San Miguel de Allende: the church of San Francisco

In an earlier post we described the parish church of Dolores, whose designer has also been associated with the ornate Churrigueresque façade of the city church of San Francisco in San Miguel de Allende.

San Miguel de Allende
In 1542, Fray Juan de San Miguel, the "Apostle of Michoacan," arrived to evangelize this former outpost of the Tarascan empire. Fray Juan gathered Tarascan and Otomi Indians into a settlement here, which he named San Miguel de Los Chichimecas, and erected a primitive mission.
   Although this first tiny mission was abandoned because of Chichimec raids, Spanish colonists and native settlers from Tlaxcala arrived soon after, swelling the size of the fledgling community. In 1555 the town was relocated and renamed San Miguel el Grande. By the close of the 16th century, San Miguel was securely established as a center for the growing woollen industry, as well as an important way station on the silver route to Zacatecas in the north. 

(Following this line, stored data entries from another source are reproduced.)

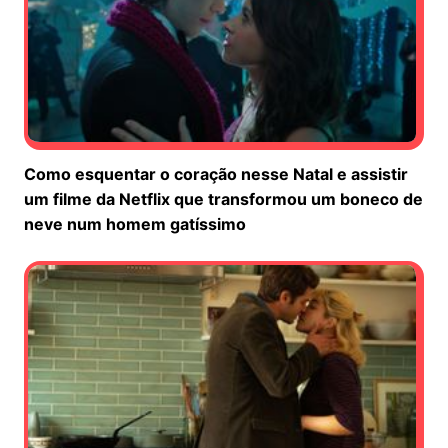
Como esquentar o coração nesse Natal e assistir
um filme da Netflix que transformou um boneco de
neve num homem gatíssimo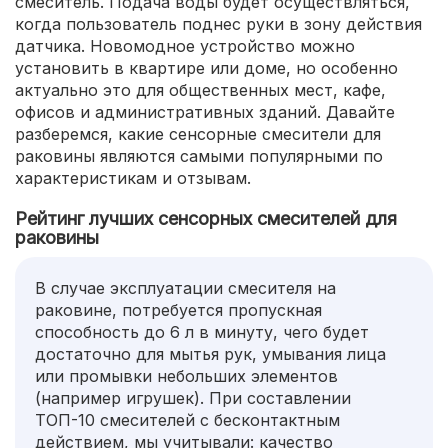
смеситель. Подача воды будет осуществляться,
когда пользователь поднес руки в зону действия
датчика. Новомодное устройство можно
установить в квартире или доме, но особенно
актуально это для общественных мест, кафе,
офисов и административных зданий. Давайте
разберемся, какие сенсорные смесители для
раковины являются самыми популярными по
характеристикам и отзывам.
Рейтинг лучших сенсорных смесителей для
раковины
В случае эксплуатации смесителя на
раковине, потребуется пропускная
способность до 6 л в минуту, чего будет
достаточно для мытья рук, умывания лица
или промывки небольших элементов
(например игрушек). При составлении
ТОП-10 смесителей с бесконтактным
действием, мы учитывали: качество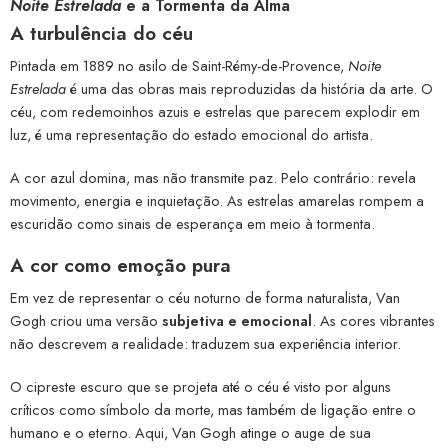
Noite Estrelada
e a Tormenta da Alma
A turbulência do céu
Pintada em 1889 no asilo de Saint-Rémy-de-Provence,
Noite
Estrelada
é uma das obras mais reproduzidas da história da arte. O
céu, com redemoinhos azuis e estrelas que parecem explodir em
luz, é uma representação do estado emocional do artista.
A cor azul domina, mas não transmite paz. Pelo contrário: revela
movimento, energia e inquietação. As estrelas amarelas rompem a
escuridão como sinais de esperança em meio à tormenta.
A cor como emoção pura
Em vez de representar o céu noturno de forma naturalista, Van
Gogh criou uma versão
subjetiva e emocional
. As cores vibrantes
não descrevem a realidade: traduzem sua experiência interior.
O cipreste escuro que se projeta até o céu é visto por alguns
críticos como símbolo da morte, mas também de ligação entre o
humano e o eterno. Aqui, Van Gogh atinge o auge de sua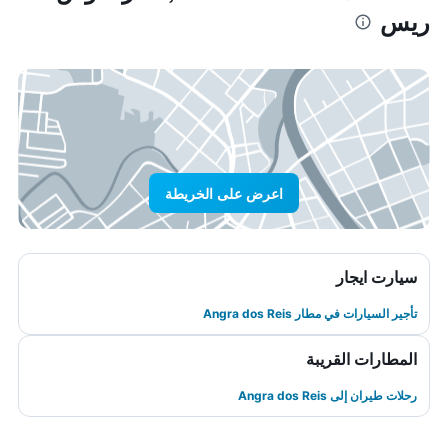
ريس
اعرض على الخريطة
سيارت ايجار
تأجير السيارات في مطار Angra dos Reis
المطارات القريبة
رحلات طيران إلى Angra dos Reis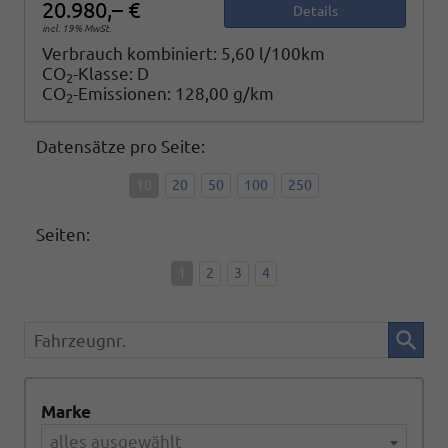
20.980,– €
Details
incl. 19% MwSt.
Verbrauch kombiniert:
5,60 l/100km
CO
-Klasse:
D
2
CO
-Emissionen:
128,00 g/km
2
Datensätze pro Seite:
10
20
50
100
250
Seiten:
1
2
3
4
Fahrzeugnr.
Marke
alles ausgewählt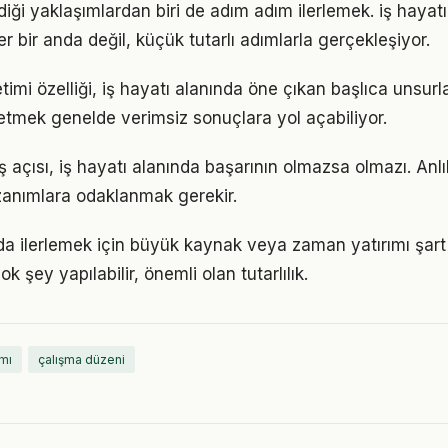
iği yaklaşımlardan biri de adım adım ilerlemek. iş haya
er bir anda değil, küçük tutarlı adımlarla gerçekleşiyor.
mi özelliği, iş hayatı alanında öne çıkan başlıca unsurla
etmek genelde verimsiz sonuçlara yol açabiliyor.
 açısı, iş hayatı alanında başarının olmazsa olmazı. Anl
azanımlara odaklanmak gerekir.
da ilerlemek için büyük kaynak veya zaman yatırımı şart
ok şey yapılabilir, önemli olan tutarlılık.
amı
çalışma düzeni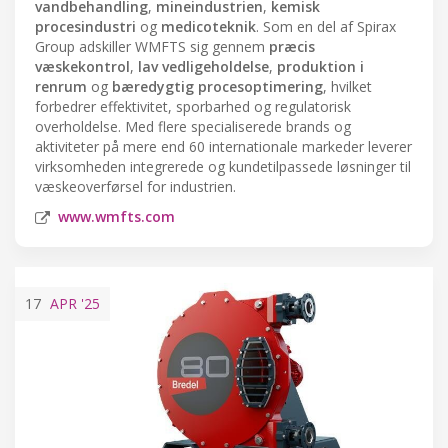
vandbehandling
,
mineindustrien
,
kemisk
procesindustri
og
medicoteknik
. Som en del af Spirax
Group adskiller WMFTS sig gennem
præcis
væskekontrol
,
lav vedligeholdelse
,
produktion i
renrum
og
bæredygtig procesoptimering
, hvilket
forbedrer effektivitet, sporbarhed og regulatorisk
overholdelse. Med flere specialiserede brands og
aktiviteter på mere end 60 internationale markeder leverer
virksomheden integrerede og kundetilpassede løsninger til
væskeoverførsel for industrien.
www.wmfts.com
17
APR
'25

   In the mid-1600s the rude, pole-and-thatch chapel had been replaced by a sturdy stone church and the friars took up residence in their newly completed convento. This simple mission, formerly known as San Antonio and now associated with the lay Franciscan Third Order, still stands beside the later, even grander church of San Francisco. A timeworn relief of St. Joseph is mounted below the picturesque espadaña or wall belfry.
The Church
In 1779, work began on the monumental church of San Francisco—the last major colonial building to be erected in San Miguel. Neatly framed by a well-maintained alameda with a stone fountain, the dazzling Churrigueresque facade is far and away the most accomplished example of 18th century architecture in San Miguel, and is associated with Francisco Bruno de Ureña, son of the eminent designer/architect Felipe de Ureña.
   The facade bears a strong family resemblance to the parish church at Dolores Hidalgo, also attributed to Francisco Bruno de Ureña, as well as to Felipe de Ureña's basilica of La Compañia in Guanajuato. Beautifully carved from fine-grained roseate stone, the facade shows great clarity and harmony of design. 
 The main focus is on pairs of giant estipites, which enclose ornamental niche-pilasters of similar weight and emphasis. In keeping with the Guanajuatan Churrigueresque style, special attention was devoted to architectural and decorative reliefs, especially the finely detailed figure sculptures.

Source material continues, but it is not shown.